The outpouring of activism and the leveling of the political playing field for women are unintended positive consequences resulting from Trump’s election. Indeed, those efforts directly contributed to the 2018 election of record numbers of women to the U.S. Congress and the flipping of the House.

Those gains, nonetheless, pale in comparison to the harm that Trump has inflicted on our nation. Most Americans seem to agree: A recent CNN poll found that 51 percent of the country believes Trump should be removed from office. That said, few Americans believe that the impeachment trial will result in a conviction. Democrats and their electorate recognize that, despite their best efforts, Senate Majority Leader Mitch McConnell is going to get away with conducting a sham trial.

Voters should continue to keep their expectations in check: McConnell’s Republican Senate colleagues voted on day one, in lockstep, along party lines, to prevent a real trial. That show of cohesion, in an otherwise muted Senate gallery, crystallized for all who were watching that this is clearly McConnell’s show.

Roberts has a minor role, limited to the constraints McConnell’s rules have put on him. Donning French cufflinks, he mostly fiddled with his reading glasses throughout the proceedings. For someone used to sophisticated legal discourse, the loud soliloquies of Trump lawyers Jay Sekulow, Pat Cipollone, and Patrick Philbin, replete with faux outrage and their repetitive usage of “stunning” and “ridiculous,” had to have made him cringe on the inside.

On the other hand, House managers Adam Schiff and Zoe Lofgren employed clear, measured, didactic approaches to explaining the fallacy of a trial without witnesses or documents. Schiff struggled at times to curb his sarcasm, but Lofgren performed like a high school civics teacher educating her students.

Senators who are usually incredibly vocal—Bernie Sanders, Elizabeth Warren, Kamala Harris, Amy Klobuchar, and Cory Booker—were silent but for their votes supporting Schumer’s proposed amendment to the rules. Former Republican Senator Jeff Flake spent 30 minutes in the front row of the Senate gallery looking down upon his former Republican colleagues, while Democratic actress-turned-activist Alyssa Milano occupied a prominent front-row seat above the fray.

Otherwise, all the actors took their places. Even though the outcome seems all but certain, that doesn’t mean the impeachment process wasn’t worth it.
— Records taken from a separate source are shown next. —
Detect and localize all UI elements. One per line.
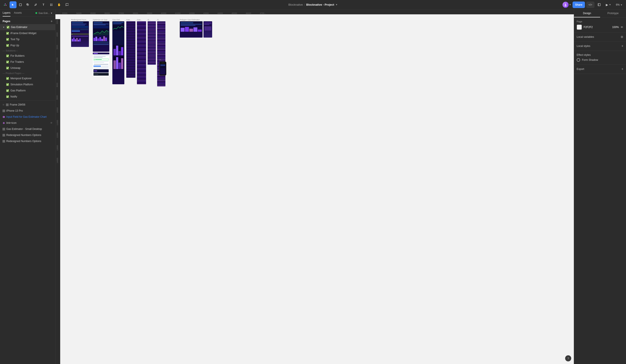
svg-point-11 [565, 4, 566, 5]
page-color-row: F2F2F2 100% 👁 [577, 25, 624, 30]
mini-polygon-side[interactable] [203, 21, 212, 37]
page-section-title: Page [577, 20, 624, 23]
layer-redesigned-1[interactable]: Redesigned Numbers Options [0, 132, 55, 138]
pages-list: ▼ ✅ Gas Estimator ✅ iFrame Embed Widget … [0, 24, 55, 98]
visibility-icon[interactable]: 👁 [621, 26, 624, 29]
svg-rect-27 [4, 129, 5, 130]
mini-optimize-light[interactable] [93, 53, 109, 76]
page-icon-iframe: ✅ [6, 32, 9, 35]
shape-tool-button[interactable] [24, 1, 31, 8]
layer-input-field[interactable]: Input Field for Gas Estimator Chart [0, 114, 55, 120]
pen-tool-button[interactable] [32, 1, 39, 8]
layer-gas-small-desktop[interactable]: Gas Estimator - Small Desktop [0, 126, 55, 132]
section-header: Pages + [0, 18, 55, 24]
frames-container: Redesigned Num... [65, 19, 569, 360]
page-opacity-value[interactable]: 100% [612, 26, 619, 29]
pages-section: Pages + ▼ ✅ Gas Estimator ✅ iFrame Embed… [0, 17, 55, 100]
tab-assets[interactable]: Assets [14, 11, 22, 16]
mini-gas-col2[interactable] [137, 21, 146, 84]
frame-group-gas-col2: Gas... [137, 19, 146, 84]
comment-tool-button[interactable] [64, 1, 71, 8]
export-section: Export + [574, 65, 626, 74]
page-item-traders[interactable]: ✅ For Traders [0, 59, 55, 65]
zoom-level[interactable]: 6% ▼ [614, 1, 624, 8]
canvas-viewport[interactable]: Redesigned Num... [60, 14, 574, 364]
mini-iphone[interactable] [159, 62, 166, 75]
right-panel: Design Prototype Page F2F2F2 100% 👁 Loca… [574, 9, 626, 364]
svg-rect-23 [4, 111, 5, 112]
play-button[interactable]: ▶ ▼ [604, 1, 613, 8]
canvas-body: 3000 4000 5000 6000 7000 8000 9000 10000… [55, 14, 574, 364]
eye-icon-link[interactable]: 👁 [50, 122, 53, 124]
page-item-popup[interactable]: ✅ Pop Up [0, 42, 55, 48]
frame-group-redesigned-top: Redesigned Num... [71, 19, 89, 47]
svg-rect-18 [6, 105, 7, 106]
tab-design[interactable]: Design [574, 9, 600, 17]
svg-point-3 [5, 5, 5, 5]
page-item-mempool[interactable]: ✅ Mempool Explorer [0, 75, 55, 81]
pages-title: Pages [2, 20, 10, 23]
share-button[interactable]: Share [573, 1, 585, 8]
page-item-builders[interactable]: ✅ For Builders [0, 53, 55, 59]
page-item-gas-platform[interactable]: ✅ Gas Platform [0, 88, 55, 94]
svg-rect-9 [50, 5, 51, 6]
book-button[interactable] [596, 1, 603, 8]
effect-label: Form Shadow [582, 58, 598, 62]
page-item-gas-estimator[interactable]: ▼ ✅ Gas Estimator [0, 24, 55, 30]
mini-polygon-main[interactable] [180, 21, 203, 37]
page-item-iframe[interactable]: ✅ iFrame Embed Widget [0, 30, 55, 36]
svg-rect-29 [4, 134, 5, 135]
effect-circle-icon [577, 58, 580, 62]
mini-frame-redesigned1[interactable] [71, 21, 89, 47]
page-icon-popup: ✅ [6, 44, 9, 47]
frame-group-gas-col1: Gas... [126, 19, 135, 78]
svg-rect-32 [3, 140, 4, 141]
layer-redesigned-2[interactable]: Redesigned Numbers Options [0, 138, 55, 144]
svg-point-1 [4, 5, 5, 6]
mini-gas-col3[interactable] [148, 21, 156, 65]
mini-gas-col4[interactable] [157, 21, 165, 86]
local-variables-settings-button[interactable]: ⚙ [621, 35, 624, 39]
page-item-simulation[interactable]: ✅ Simulation Platform [0, 81, 55, 88]
svg-rect-17 [8, 104, 8, 105]
current-page-icon [35, 12, 38, 14]
text-tool-button[interactable]: T [40, 1, 47, 8]
page-item-tooltip[interactable]: ✅ Tool Tip [0, 36, 55, 42]
help-button[interactable]: ? [565, 355, 571, 362]
panel-tabs: Layers Assets Gas Esti... ▼ [0, 9, 55, 17]
page-item-uniswap[interactable]: ✅ Uniswap [0, 65, 55, 71]
svg-rect-21 [4, 110, 5, 110]
code-button[interactable]: </> [586, 1, 594, 8]
frame-group-gas-esti: Gas Esti... [112, 19, 124, 84]
project-name[interactable]: Blocknative [288, 3, 303, 6]
frame-group-gas-col4: G... [157, 19, 165, 86]
svg-rect-19 [8, 105, 8, 106]
project-title[interactable]: Blocknative - Project [306, 3, 334, 6]
menu-button[interactable] [2, 1, 9, 8]
frame-tool-button[interactable] [17, 1, 23, 8]
mini-optimize-top[interactable] [93, 21, 109, 52]
page-icon-notify: ✅ [6, 95, 9, 98]
add-page-button[interactable]: + [51, 19, 53, 23]
canvas-area[interactable]: 33000 34000 35000 36000 37000 38000 3900… [55, 9, 574, 364]
component-tool-button[interactable] [48, 1, 55, 8]
layer-link-icon[interactable]: link+icon 👁 [0, 120, 55, 126]
effect-form-shadow[interactable]: Form Shadow [577, 58, 624, 62]
mini-gas-col1[interactable] [126, 21, 135, 78]
page-color-swatch[interactable] [577, 25, 582, 30]
svg-rect-26 [3, 129, 4, 130]
ruler-corner [55, 9, 60, 14]
hand-tool-button[interactable]: ✋ [56, 1, 63, 8]
tab-prototype[interactable]: Prototype [600, 9, 626, 17]
move-tool-button[interactable] [9, 1, 16, 8]
page-item-notify[interactable]: ✅ Notify [0, 94, 55, 98]
page-color-value[interactable]: F2F2F2 [584, 26, 610, 29]
add-local-style-button[interactable]: + [622, 44, 624, 48]
layer-frame28456[interactable]: ⊞ Frame 28456 [0, 102, 55, 108]
mini-gas-esti[interactable] [112, 21, 124, 84]
layer-iphone13pro[interactable]: iPhone 13 Pro [0, 108, 55, 114]
tab-layers[interactable]: Layers [2, 11, 10, 16]
add-export-button[interactable]: + [622, 67, 624, 71]
svg-point-15 [36, 12, 37, 14]
toolbar-left: T ✋ [2, 1, 209, 8]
For those of us who have closely followed this presidency, Trump’s impeachment serves as validation of what most of us have known all along. Trump may have evaded repercussions for his misogynist, racist, criminal, unseemly behavior for the first 73 years of his life, and for the first three-and-a-half years of his presidency, but that doesn’t mean that his criminal behavior and abuses of power should go unchecked. This is much larger than just Trump.

Still, Trump’s legacy will forever include the word “impeached.” He cannot sue to get it removed, he cannot threaten to have it locked up, and he cannot tweet it away. Whether the Senate votes to remove him or not, the millions of Americans who saw him for what he was four years ago, and every long day since, can finally feel some sense of vindication. But their work is far from over.

The white flag of surrender never was an option. Instead, we wear white because we refuse to let pernicious forces take over our government. The Senators who rigged this trial may be ignoring us now, but they will hear us, loud and clear, come November 2020.